● Your goal:
Write out, with no changes, every line starting at the one that contains "Image resolution: width=687" and ending at the last line of the data below. Leave pictures out.

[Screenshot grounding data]
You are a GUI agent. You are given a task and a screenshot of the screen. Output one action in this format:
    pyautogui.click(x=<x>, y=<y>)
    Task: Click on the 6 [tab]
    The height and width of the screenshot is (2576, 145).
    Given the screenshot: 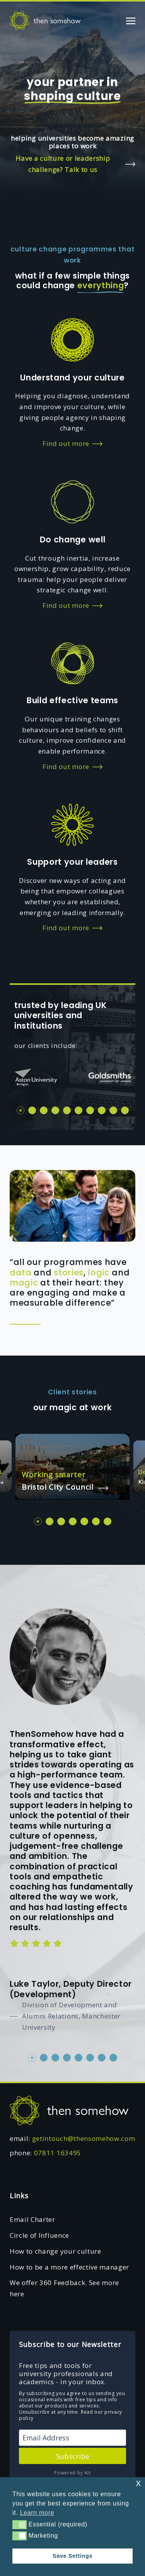 What is the action you would take?
    pyautogui.click(x=78, y=1110)
    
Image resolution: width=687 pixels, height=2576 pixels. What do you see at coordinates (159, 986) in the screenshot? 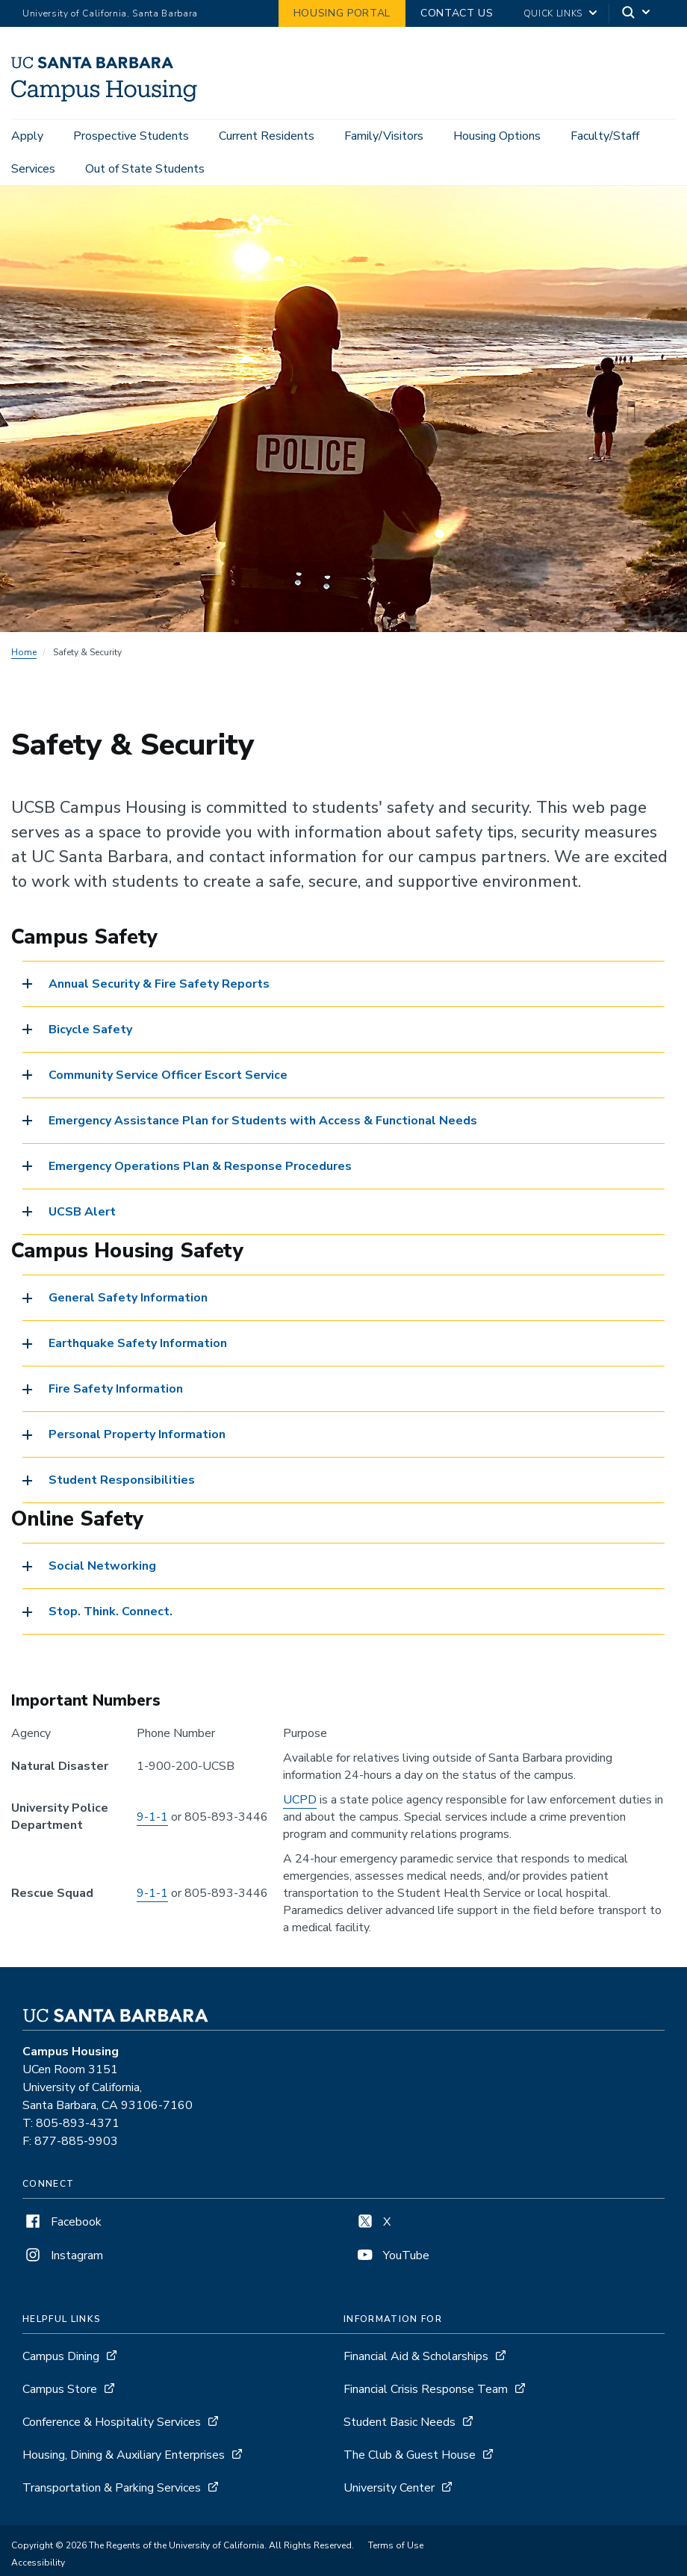
I see `Annual Security & Fire Safety Reports [button]` at bounding box center [159, 986].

● Final answer:
Image resolution: width=687 pixels, height=2576 pixels. What do you see at coordinates (159, 986) in the screenshot? 
I see `Annual Security & Fire Safety Reports [button]` at bounding box center [159, 986].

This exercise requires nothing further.